Forests and climate change

The destruction of forests adds almost 6 billion tons of carbon dioxide to the atmoshpere per year. To avoid the release of carbon stored in forests, therefore, not only forest destruction should be prevented but also afforestation actions should be undertaken in areas not covered by forests, which means planting new plants in areas where there have never been any and provide for reforestation, which implies planting trees in deforested areas. In tropical areas, vegetation grows much more rapidly and for this reason growth removes carbon from the atmosphere at a quicker pace. Planting trees in tropical forests can remove great carbon quantities from the atmoshpere in relatively short time.

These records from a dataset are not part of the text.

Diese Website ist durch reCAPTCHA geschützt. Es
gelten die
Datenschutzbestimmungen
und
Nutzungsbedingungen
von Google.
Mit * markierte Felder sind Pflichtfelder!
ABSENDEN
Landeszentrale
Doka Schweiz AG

Tropical forests can store in their biomass and wood up to 15 tons of carbon per hectare every year. According to a FAO report, lowering deforestation and increasing forest regrowth, agri-silviculture and forest settlements, over the coming 50 years could compensate around 15% of carbon emissions generated by fossil fuels. According to a 2011 NASA research, the Amazon forest plays an absolutely primary role for the environmental clean up to remove carbon from the atmosphere: 49% of the absorption of carbon dioxide occurs in the forests of Latin America. Brazil alone, provides for a storage of CO2 equivalent to almost 61 billion tons (almost equivalento to 62 million tons of CO2 stored in all of Sub-Saharan Africa). The forests of the 75 nations studied in the report, on the whole, contain 247 billion tons of CO2, an enormous value when considering that current global CO2 emissions caused by men are equivelaent to about 10 million tons of carbon dioxide. These figures clearly show the reason why deforestation is an incredibly serious phenomenon for the health status of the planet and can contribute to generate even from 15 to 20% of total emissions produced by men.
Also timber, which is employed for buildings or furniture, is a carbon reservoir. Building materials used as an alternative to timber as plastic materials, aluminium and cement, require great quantity of fossil fuels for their processing. For this reason, substituting these building materials with timber and employing wood fuels as an alternative to petroleum, coal and natural gas effectively contributes to the reduction of carbon dioxide. Even if, during combustion, firewood and forest biomasses release stored carbon dioxide in the air, if they come from forests which are managed sustainably, emissions can be compensated by reforestation.